The 2022 Inédits I (Mimésis) closes the open question above (whether coexistence persists in MP's later work) by demonstrating that coexistence is load-bearing in the political register of 1946, in continuity with PhP's silent-term usage. Three attestations:

  • As paraphrase of "vie à plusieurs": "C'est problème de la vie à plusieurs" (L'existentialisme et la politique, Inédits I p. 204). Politics is coexistence; the political problem is what arises when coexistence cannot be presupposed.
  • As the conflict-vs-Mit-sein pivot: "C'est le conflit et non le Mit-sein qui définit rapports humains. Conflits des libertés" (Conflits moraux, p. 296). MP makes the same anti-Heideggerian move as in PhP but in political register: the structural togetherness that Mit-sein names anonymously is, when concretized politically, the conflict — and conflict itself presupposes coexistence as its terrain.
  • As what violence transforms: "Il y a Hélène aimant Jean et la situation commune qui en résulte pour eux. Violence transformée en coexistence" (Aspects politiques, p. 214, in MP's reading of Beauvoir's Le Sang des Autres). The 1946 reading of Beauvoir is the only place where MP makes the transformative dimension explicit: violence is not the negation of coexistence but its (provisional, fragile) mode.

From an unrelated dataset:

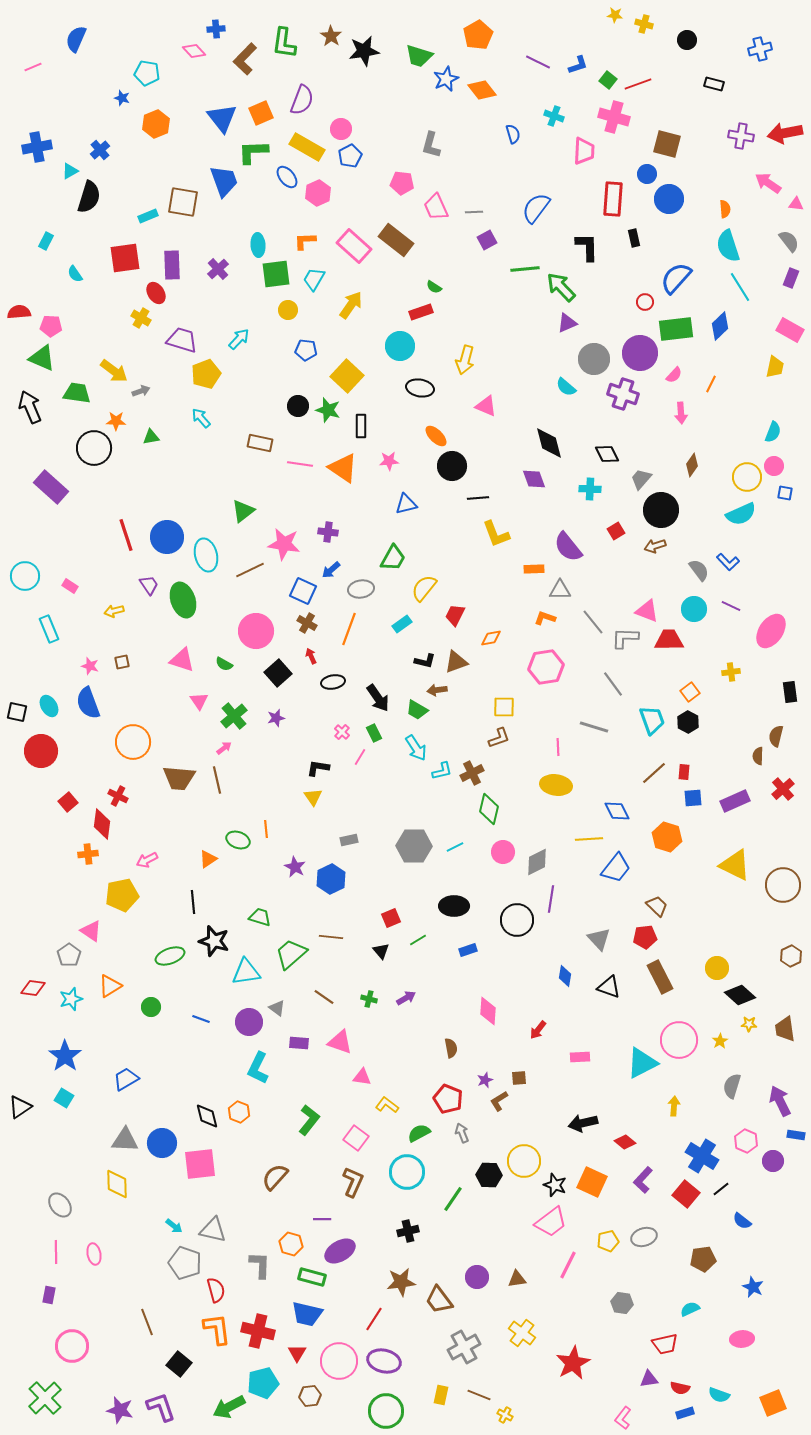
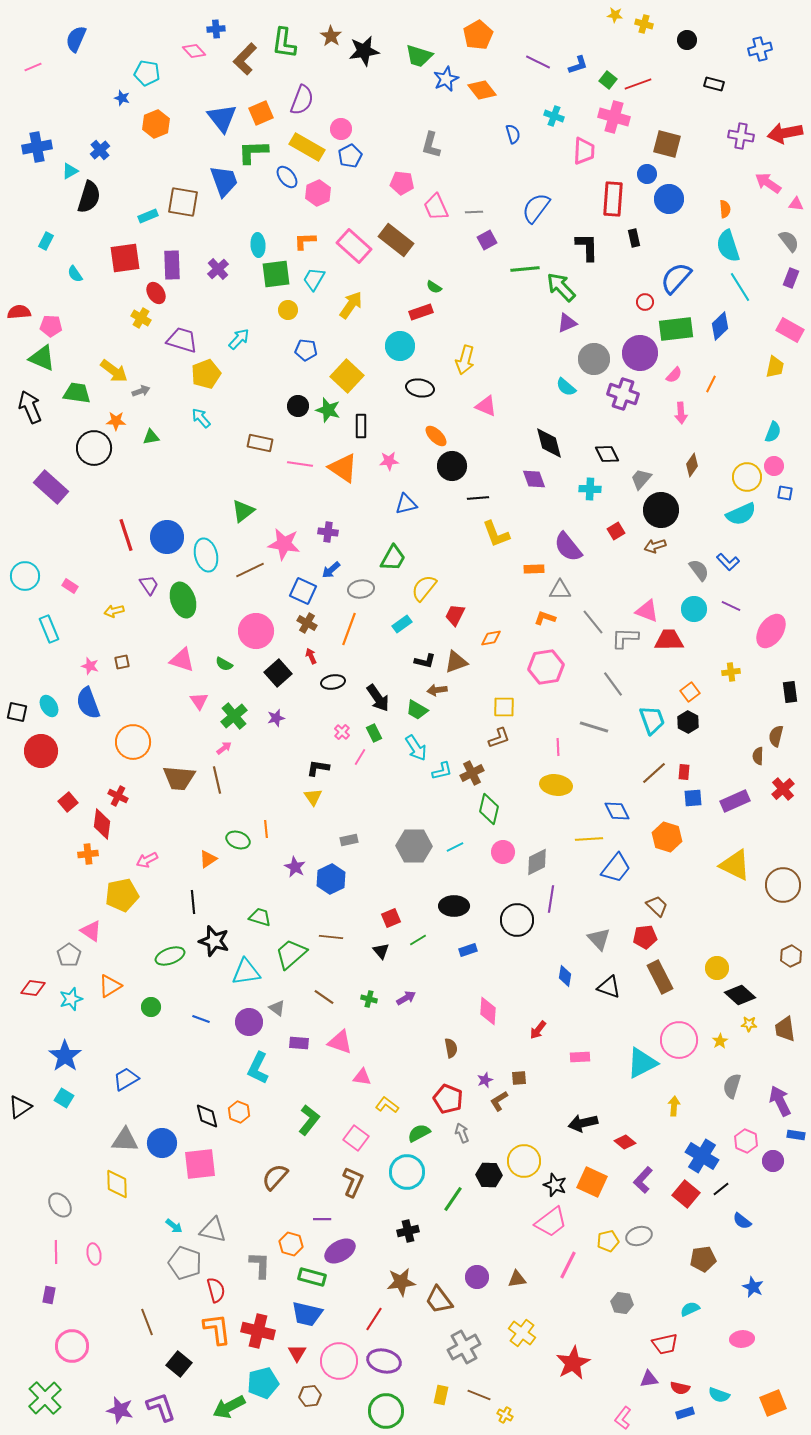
gray ellipse at (644, 1237): moved 5 px left, 1 px up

These 1946 attestations confirm the silent-key reading of the 2026-04-25 audit and extend it: coexistence is broader than Mitsein not only descriptively (covering sensation, body) but also politically (structuring "vie à plusieurs," authorizing the "incarnation" solution, framing the violence/communauté problem of HT). The aphonia chapter's "refusal of coexistence" turns out to be the same structure that the 1946 Aspects politiques analyzes as the failure of the political problem.

Open Questions

  • Does coexistence persist as a technical term in MP's late (1955–61) work? V&I's primary concepts list intercorporeity, Ineinander, and reversibility but not coexistence — the 1946–47 attestations suggest the term survives into the political register but is then absorbed into late-MP's other vocabulary; whether absorption is preservation or supersession is open.
  • Is there a French-text difference between coexistence, coexister, and communal existence worth tracking? The Landes translation uses "coexistence" consistently; the French original may distinguish more finely.
  • The aphonia chapter is structured around coexistence; how does the recovery mechanism — "shot through by coexistence" (line 2632) — relate to MP's later doctrine of perceptual faith and to Saint Aubert's cristallisation?

Sources

  • merleau-ponty-1945-phenomenology-of-perception — primary; 12+ attestations including the aphonia chapter (Part One Ch V, raw lines 2603–2632 — the load-bearing case), sensation chapter (line 3024), Schneider chapter (lines 2245, 2380), Hymettus passage on shared landscape (line 4810), historical-materialism discussion (lines 2688–2702). Surfaced by the 2026-04-25 silent-key scan as a load-bearing PhP term not previously thematized in the wiki.
  • merleau-ponty-2022-inedits-i-1946-1947 — political-register extension; L'existentialisme et la politique p. 204 ("vie à plusieurs"); Conflits moraux et politiques dans Philosophie de l'existence p. 296 (anti-Mit-sein); Aspects politiques et sociaux de l'existentialisme p. 214 ("Violence transformée en coexistence"). Confirms the silent-key reading and extends it into the political register.